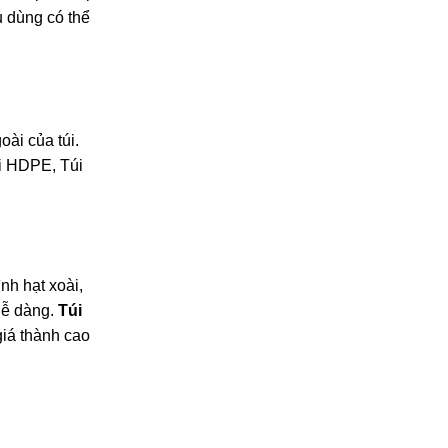
u dùng có thể
oài của túi.
Túi HDPE, Túi
ình hạt xoài,
 dễ dàng.
Túi
giá thành cao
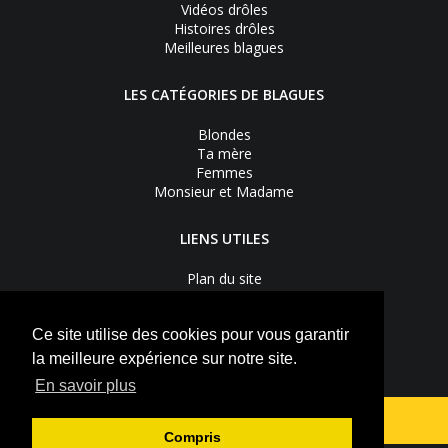
Vidéos drôles
Histoires drôles
Meilleures blagues
LES CATÉGORIES DE BLAGUES
Blondes
Ta mère
Femmes
Monsieur et Madame
LIENS UTILES
Plan du site
Nous contacter
Recevoir les bons plans
Mentions légales
Ce site utilise des cookies pour vous garantir
Vie privée
la meilleure expérience sur notre site.
S'inscrire à la newsletter
En savoir plus
Suivez-nous sur
Facebook
Youtube
Compris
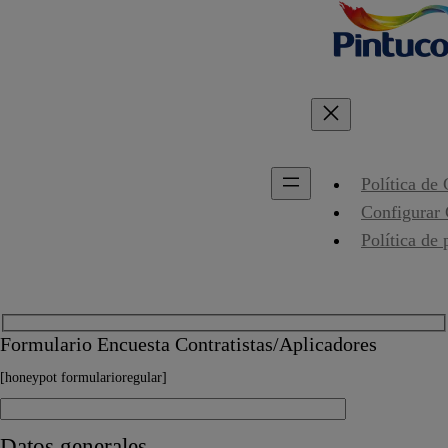
Política de
Configurar
Política de 
Formulario Encuesta Contratistas/Aplicadores
[honeypot formularioregular]
Datos generales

**Try it:** Wherever a line in the data above contains the word "site", copy that line.

**Output below:**
Plan du site
Ce site utilise des cookies pour vous garantir
la meilleure expérience sur notre site.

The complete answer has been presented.